Saygı beklemek, aslında insanın doğal bir ihtiyacıdır. Ancak saygıyı başkalarından görmek için önce bizlerin saygıyı başkalarına gösterebilmemiz gerekir. "Senin için ne dilersem, başkası için de onu dile." Hadisi, başkalarına saygı göstermenin, aynı zamanda karşılıklı saygıyı da getireceğinin bir ifadesidir.Saygı, başkalarının haklarını ihlal etmeden, onların değerlerini ve varlıklarını kabul ederek gösterilir.

Yaşlılara Saygı: Bir İnsani Görev

Yaşlılık, her insanın kaçınılmaz olarak yaşayacağı bir dönemdir. Yaşlılık, yalnızca bir fiziksel değişim değil, aynı zamanda insanın hayat boyunca kazandığı tecrübelerin birikimidir. Yaşlılar, bu birikimlerinin yanı sıra bedenen ve ruhen yorulmuş olabilirler, bu yüzden saygıyı hak ederler. Saygı, yalnızca onları dinlemek ve anlamakla değil, aynı zamanda onların ihtiyaçlarını göz önünde bulundurarak yaşamalarını kolaylaştırmakla da gösterilir.

Bu konuda Öğretmenlerimize de çok iş düşmektedir.Mesela bazen ben Halk Otobüsü ile Aksaray merkeze gidiyorum.Çok nadir bir öğrencinin yaşlı bir vatandaşa oturduğu koltuktan kalkıp yer vermesi.Saygı da yok,bunlar okulda ders olarak verilmesi gerekmiyor mu? 

"Ve onlara ‘of’ bile deme, onlara güzel söz söyle." (İsra Suresi, 23. Ayet). Bu ayet, insanın yaşlılara nasıl davranması gerektiğine dair çok önemli bir öğüdü içerir. Yaşlılar, her yönüyle saygıyı hak eden bireylerdir. Onlara yönelik daha dikkatli davranmak, onları onurlandırmak sadece bir İslami görev değil, aynı zamanda insani bir sorumluluktur.

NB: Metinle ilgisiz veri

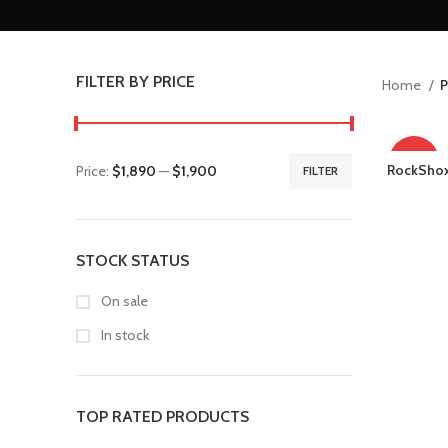
FILTER BY PRICE
Home
P
-24%
RockShox
Price:
$1,890
—
$1,900
FILTER
STOCK STATUS
On sale
In stock
TOP RATED PRODUCTS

Bugünün gençleri yarının büyükleri olacak ve bir gün herkes yaşlanacaktır. Yaşlılarımıza saygı gösterdiğimizde, bizler de yarının yaşlıları olduğumuzda saygı görmeyi hak ederiz. Yüce Allah, saygının önemini sıkça vurgulamış ve Peygamber Efendimiz (sav) de yaşlılara saygıyı ve ilgi göstermeyi öğütlemiştir.

Saygı ve Sevgi Ekersek, Günü Geldiğinde Saygı ve Sevgi Biçeriz

Hayat, geçici bir yolculuktur. Bugünün gençleri bir gün yaşlanacak ve o zaman, kendilerine gösterilen saygıyı bekleyeceklerdir. Eğer bugün, başkalarına saygı ve sevgi gösterirsek, bu değerler bir gün bize de geri dönecektir. "Ne ekersen onu biçersin" atasözü, aslında saygı ve sevginin de bir yansımasıdır. Saygı gösterdiğimiz her yaşlı, bizi bir gün daha anlayışlı ve saygılı kılacak bir birey olacaktır.

Sonuç: Saygı ve Sevgi Birbirini Besler

İnsan, kendisine gösterilen saygıyı başkalarına da gösterebilmelidir. Saygı, bir insanın kimliğini ve değerini kabul etmekle başlar. Başkalarına saygı gösterdiğimizde, biz de saygı ve sevgiyle karşılık alırız. İnsanlık, bu karşılıklı değerlerin üzerine kurulur. Saygıyı başkalarına gösterdiğimizde, daha huzurlu ve barışçıl bir toplum inşa edebiliriz. Hem İslam’ın hem de evrensel insanlık değerlerinin emrettiği gibi, saygı ve sevgi, hayatın en temel ihtiyaçlarıdır ve bu değerler, birbiriyle iç içe geçmiş şekilde toplumu oluşturan temel taşlardır.

"İyi insanlar, iyi toplumlar yaratmak için önce birbirlerine saygı göstermelidir."